Quase desaparecido o califado e, com ele, a força do EI na região, o cenário de guerra civil evoluiu para um confronto entre os protegidos dos EUA (curdos) e os protegidos da aliança forjada entre Rússia, Turquia e Irão (o regime de Assad). Trump colocou forças militares regulares na Síria, não se contentando com o modelo Obama de forças especiais e “conselheiros” militares no apoio às forças curdas. Esta semana, as forças americanas em Manbij bombardearam posições do exército de Assad, que procurava ganhar terreno depois da invasão turca em Afrin. Teremos de voltar aos conflitos da Guerra Fria para encontrar um confronto directo entre forças patrocinadas pelos EUA e pela Rússia (esqueçamos os conflitos da Geórgia e na Ucrânia, que não são comparáveis por ocorrerem nas fronteiras da Federação Russa).
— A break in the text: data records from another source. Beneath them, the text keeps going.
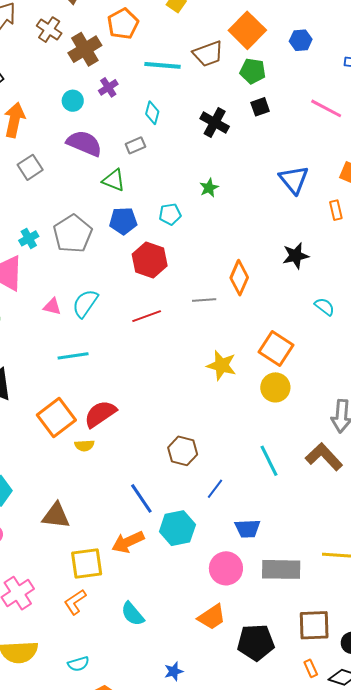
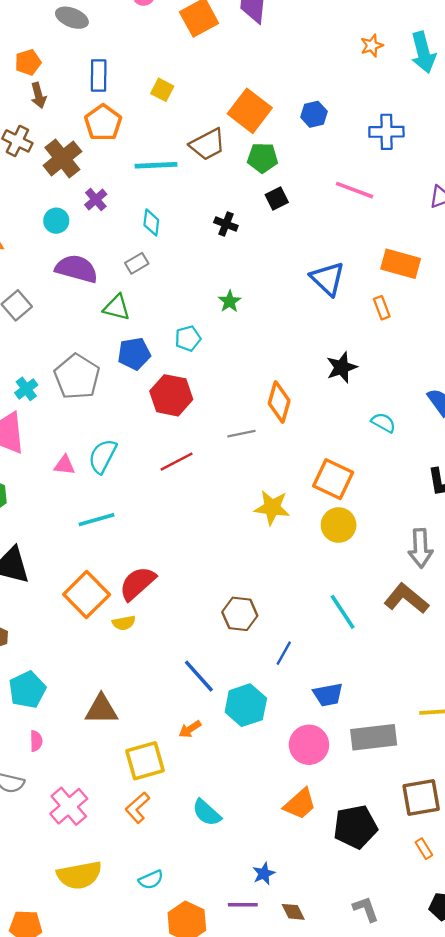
black cross: (215, 123) -> (226, 224), size x0.7
orange arrow: (128, 542) -> (190, 729), size x0.6

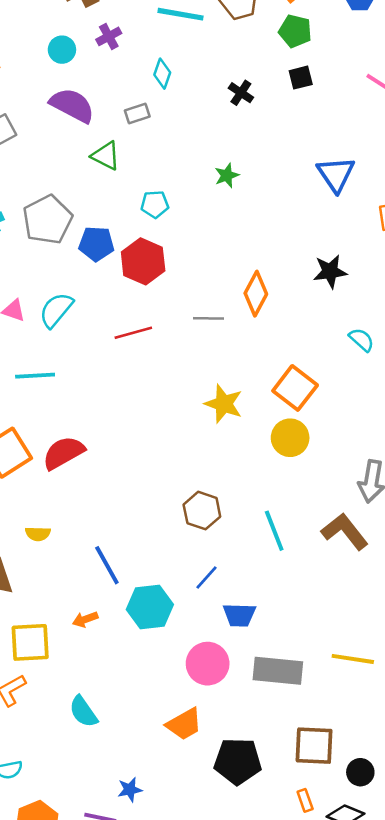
cyan pentagon: (188, 338) -> (155, 204), moved
blue pentagon: (134, 354) -> (96, 244), moved
brown hexagon: (240, 614) -> (202, 511), moved
yellow semicircle: (124, 623) -> (38, 534), moved
blue line: (284, 653) -> (206, 578), moved

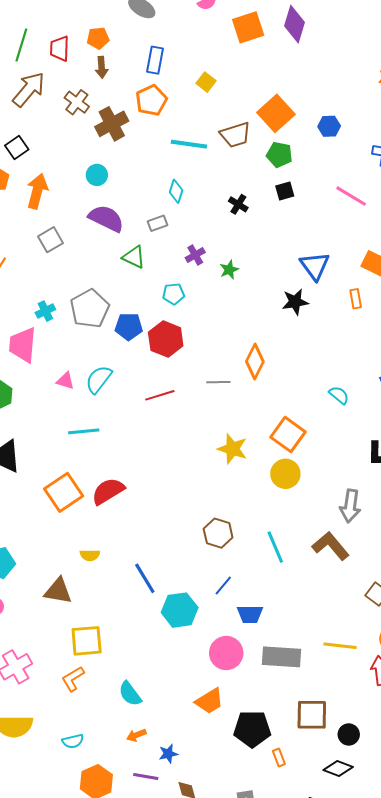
purple cross: (109, 36) -> (195, 255), moved
black star: (330, 271) -> (295, 302), moved
orange arrow: (85, 619) -> (136, 735), moved
orange rectangle: (305, 800) -> (279, 758), moved

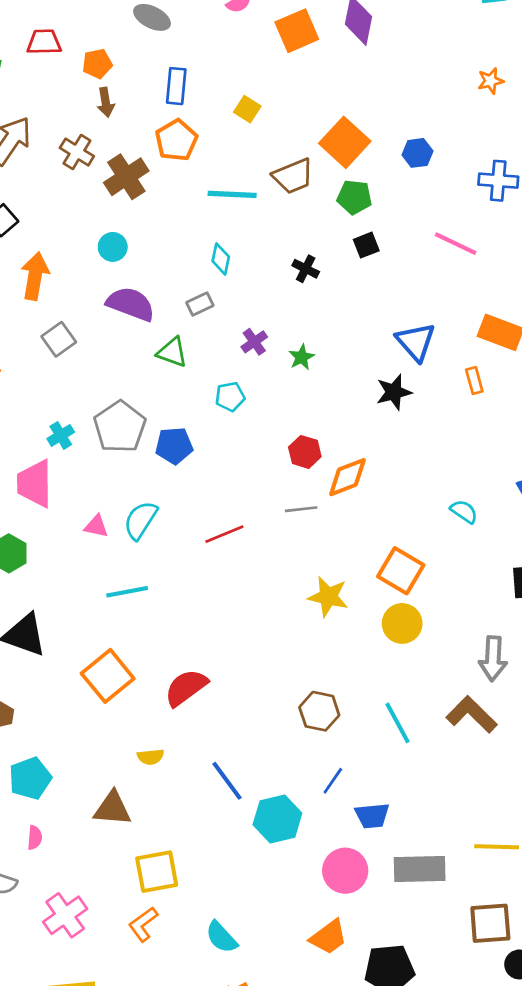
red trapezoid: (60, 49) -> (44, 42), moved, turned 92
red hexagon: (166, 339) -> (305, 452), moved, size x0.7
orange diamond: (255, 362) -> (347, 477), turned 48
red semicircle: (108, 491) -> (186, 688), moved
brown square: (312, 715) -> (490, 923), moved

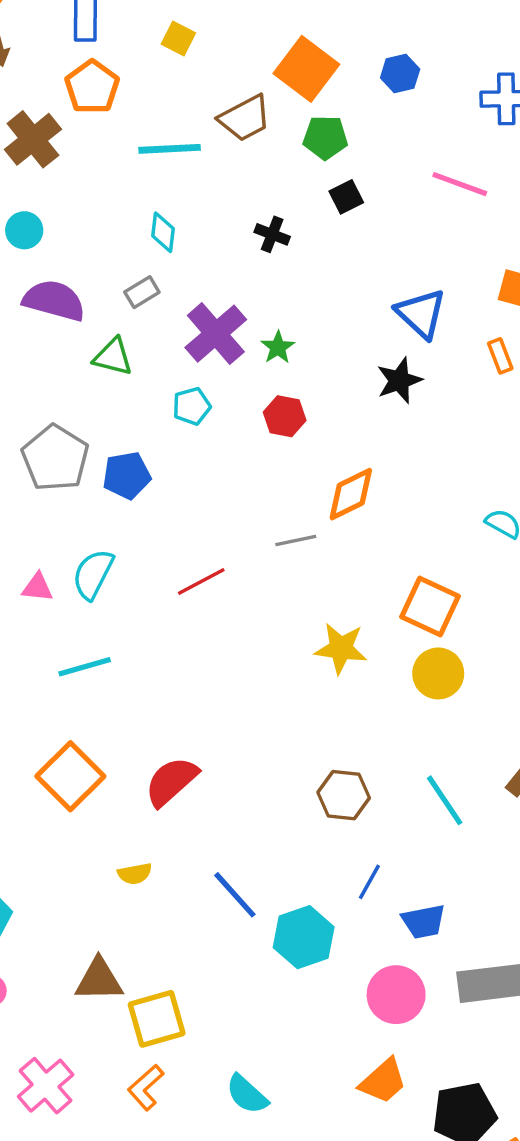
purple cross: (254, 342) -> (216, 334), size x1.8
red hexagon: (305, 452) -> (285, 416), moved
brown triangle: (113, 809) -> (99, 980), moved

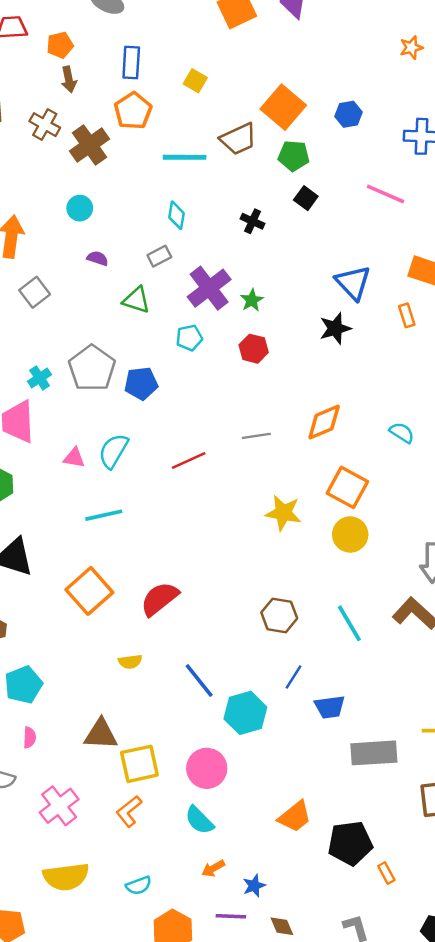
black square: (346, 197) -> (306, 198), turned -30
purple semicircle: (54, 300) -> (98, 258), size x0.5
orange diamond: (351, 494) -> (324, 422), moved
pink circle: (396, 995) -> (207, 768), moved

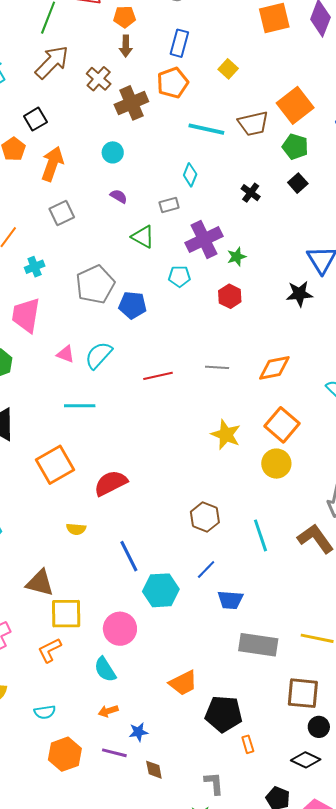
cyan cross: (40, 378) -> (35, 267), moved

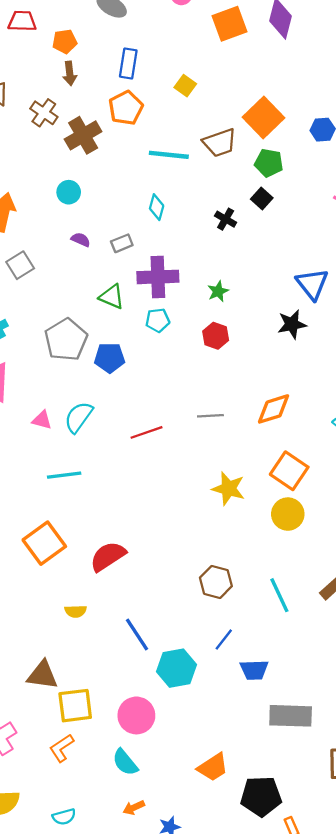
black square: (298, 183) -> (262, 198), moved
gray rectangle: (169, 205) -> (122, 243), moved
green triangle: (143, 237) -> (112, 297), moved
purple cross: (204, 240) -> (158, 277), moved, turned 30

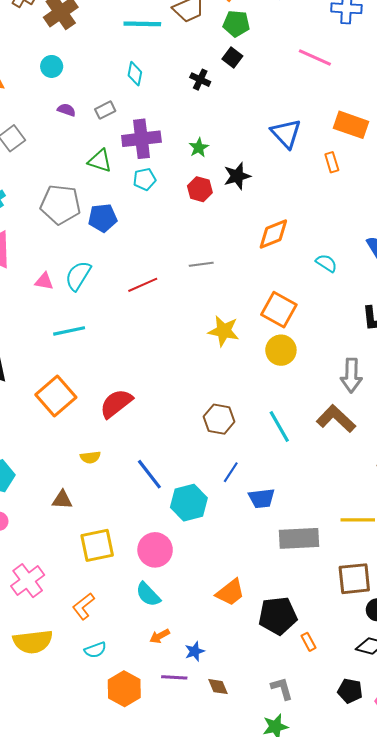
black star: (292, 324) -> (237, 176), moved
gray pentagon: (66, 340) -> (60, 204), turned -30
orange diamond: (274, 409) -> (273, 234), moved
brown triangle: (42, 675) -> (62, 500), moved, size x0.7
orange L-shape: (62, 748) -> (83, 606), moved

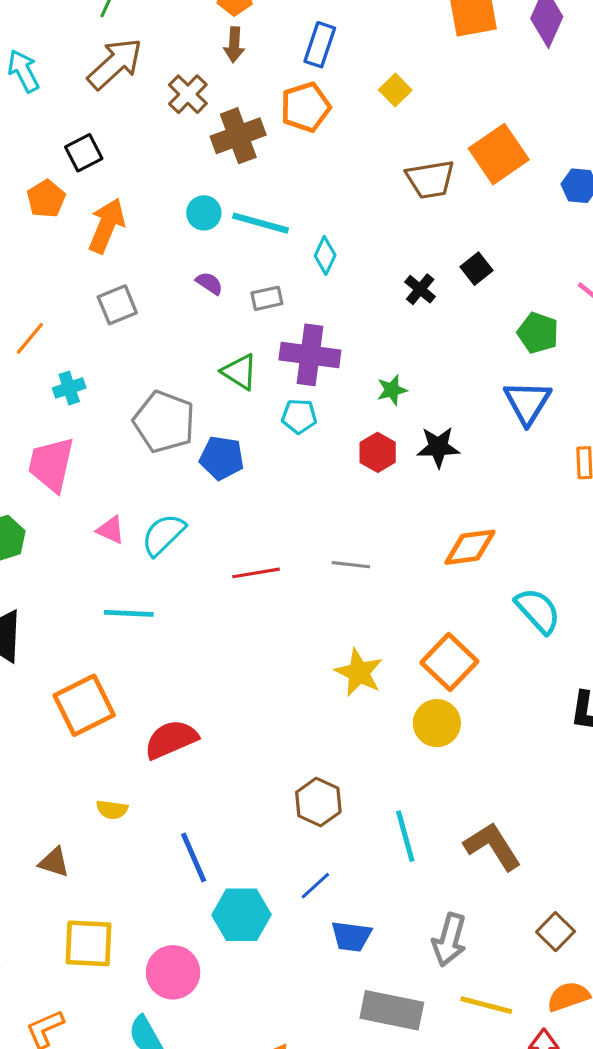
cyan line: (142, 24) -> (260, 223), moved
green pentagon: (236, 24) -> (538, 333), moved
cyan semicircle: (326, 263) -> (538, 611), size x1.5
gray arrow: (351, 375) -> (449, 940), moved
Muita coisa mudou no relacionamento entre a Turquia e os EUA. Com o fim da Guerra Fria, Ancara deixou de ter uma fronteira externa com o inimigo, a Rússia. E, por consequência, os EUA deixaram de ter tantas razões para apoiar a hierarquia militar turca como máximo poder de facto. Putin foi suficientemente hábil na construção de uma aliança com Erdogan baseada no acesso à energia barata (e à sua passagem por território turco), na luta contra o extremismo islâmico nas ex-repúblicas soviéticas do Cáucaso e no apoio à ambição turca de se assumir como potência regional e líder do mundo islâmico. A guerra civil síria permitiu consolidar esta aliança que resistiu a tudo, até ao derrube de um avião russo pelos turcos. Esta é uma aliança entre saudosistas dos impérios desaparecidos, o otomano e o soviético.
A subtileza de Teerão e o calculismo de Moscovo emprestam um elevado grau de racionalidade ao conflito. Já Erdogan se revela menos previsível, reagindo desproporcionadamente às ameaças ao seu poder: a perda do apoio dos EUA, os curdos, os democratas turcos, os herdeiros do kemalismo, quer militares quer civis (temporariamente derrotados, mas não desaparecidos).
Esta guerra regional tem algum potencial para subir de divisão. E poderá ser uma guerra não declarada, pois que EUA e Turquia são membros da NATO.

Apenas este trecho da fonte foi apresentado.